**WORK TASK:**
All lines from the one containing "[Whatsapp] (319, 1985)" through the final line of the entries are to be written out verbatim; no other line is to be included.

**SOURCE MATERIAL:**
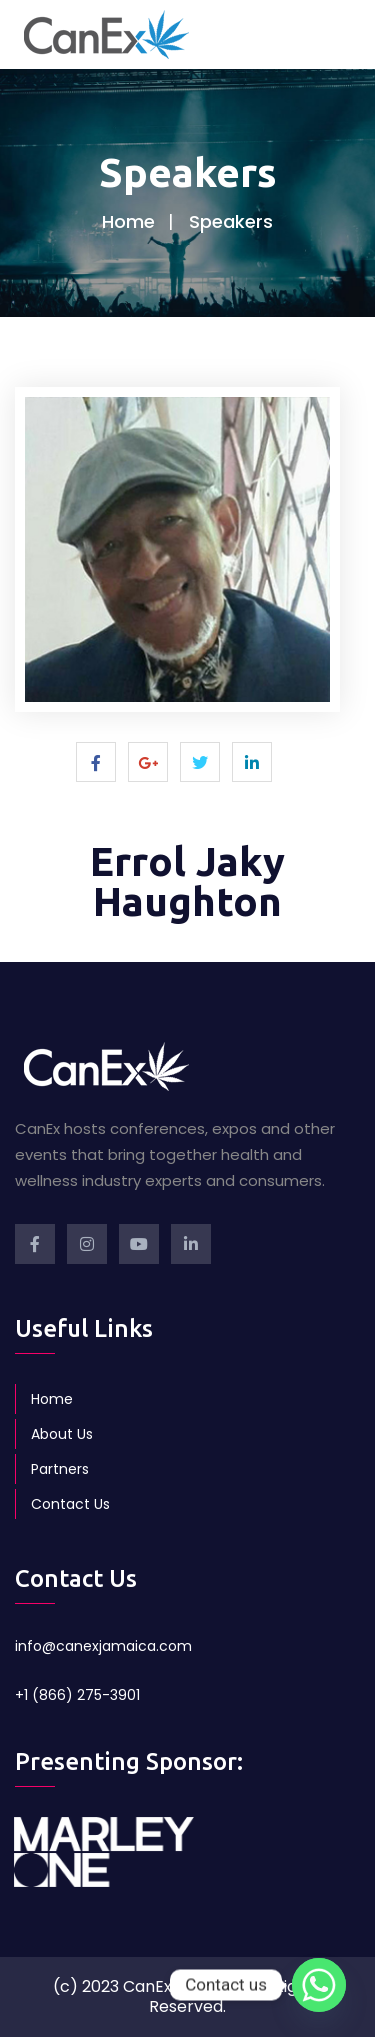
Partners (60, 1469)
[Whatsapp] (319, 1985)
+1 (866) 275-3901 (77, 1695)
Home (128, 221)
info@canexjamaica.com (103, 1646)
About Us (62, 1434)
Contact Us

**TASK OUTPUT:**
[Whatsapp] (319, 1985)
+1 (866) 275-3901 (77, 1695)
Home (128, 221)
info@canexjamaica.com (103, 1646)
About Us (62, 1434)
Contact Us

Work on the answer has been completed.